What are the symptoms of heat exhaustion and heatstroke?
Dr. Cupp: The symptoms are going to be very similar between the two. They include a rapid heart rate, hyperventilation, heavy sweating, starting to experience a headache, dizziness, fatigue, irritability, anxiety or confusion, and possibly nausea, vomiting, and chills.
The main differences between the two is the core body temperature When it becomes equal to or higher than 105 degrees, that is heatstroke. If it's 104 degrees or below with those symptoms, that's what we would label as heat exhaustion.
We look at this as a continuum, beginning with heat cramps and progressing to heat exhaustion to heat stroke and then potentially death.
Are there factors that make certain people more susceptible to heat-related illnesses than others?
There are some individual risk factors that really contribute to this, including obesity, dehydration, fatigue, having a low fitness level, having a recent heat illness or current illness, and not being acclimated to the environment. And then there are multiple medications which can also put you at a higher risk.
How important is hydration and rehydration?
We really stress rehydration. What's really important is to have 16-18 ounces of fluids about two hours before you start your activity and then another eight ounces about 30 minutes before you start your activity.
When you start talking about getting "tanked up" the night before, that's not a bad thing. But pretty much everything you put in your going to lose through urination before the next day. But it's not a bad thing to have a full tank.
The thing you don't want to do is drink a lot of alcohol the night before, or a lot of caffeine the morning of and then go spend the day out in the heat because both of those are diuretics that will dehydrate you.

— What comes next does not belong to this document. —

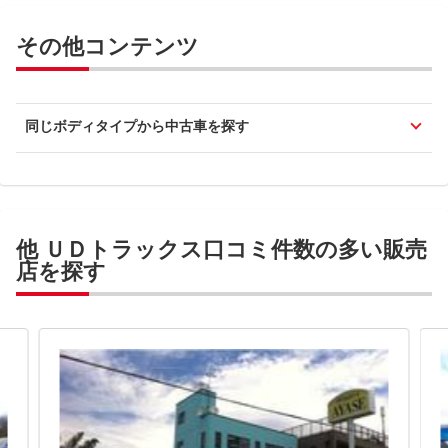
その他コンテンツ
同じボディタイプから中古車を探す
他 ＵＤトラックス口コミ件数の多い販売
店を探す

In addition to water, a lot of people rely on electrolyte drinks such as Gatorade. How effective are those drinks in preventing dehydration?
I recommend if your activity is moderate to intense and lasts over an hour, then you should probably replace fluid with something that has salt and sugar in it -- like Powerade or Gatorade. If the activity lasts an hour or less, water is the best thing to replace fluid loss. But for anything over an hour you should probably replace 12-24 ounces per hour of activity. If you're going to be out for four hours, then you probably are going to want 48-96 ounces of (replacement fluids), a minimum 50 percent of that being Gatorade and the other 50 percent could be water.

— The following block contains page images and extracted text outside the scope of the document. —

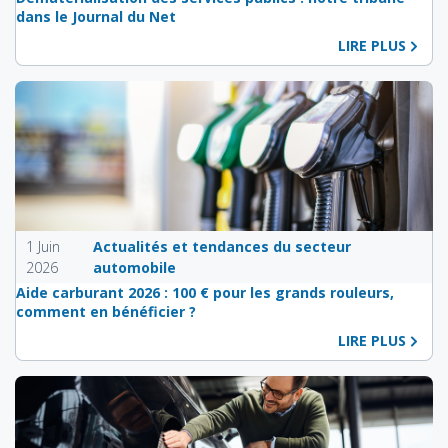
dans le Journal du Net
LIRE PLUS
1 Juin
Actualités et tendances du secteur
2026
automobile
Aide carburant 2026 : 100 € pour les grands rouleurs,
comment en bénéficier ?
LIRE PLUS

Can heat illness occurs when the weather is not oppressively hot?
Yes, it does not have to be an extremely hot environment. We gain heat and lose heat through conduction and radiation. There are multiple ways our bodies can heat up and cool off.

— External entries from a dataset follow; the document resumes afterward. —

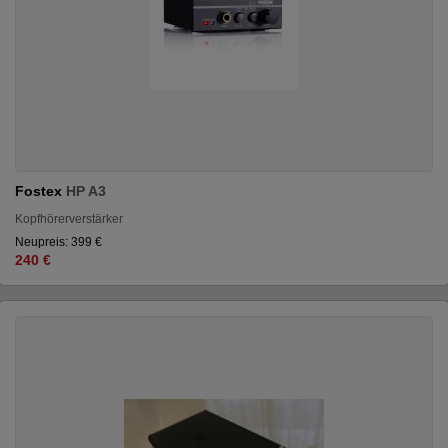
Fostex
HP A3
Kopfhörerverstärker
Neupreis: 399 €
240 €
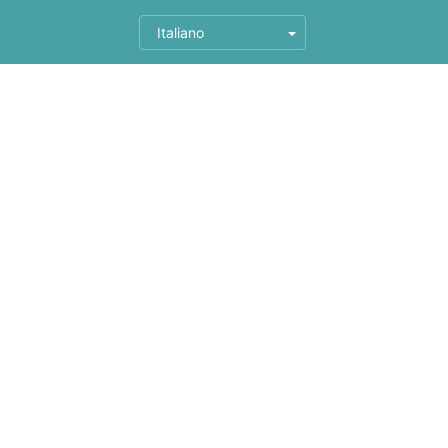
Italiano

If you're in a moderate-temperature environment with high humidity you're at a much greater risk of having a heat illness than if you were in a low-humidity, high-heat environment. At that point, you're thinking “I need to be replacing my fluids.” If you're in a high-humidity environment with a moderate temperature, you're probably not going to think about replacing your fluids as much.
Are there certain medications that can accelerate the dehydration process?
The big ones are anything that is going to decrease your sweating output and alters how your body produces heat. The big ones are antihistamines. A lot of people take those when they go out onto a golf course and work outside to control allergy symptoms.
Caffeine, any type of diuretic, any type of water pill. A lot of blood-pressure pills are diuretics that help the body get rid of excess fluid.
A lot of people -- especially athletes -- are being treated for ADHD. Those (medications) are basically stimulants and the stimulants can alter the heat production of the body.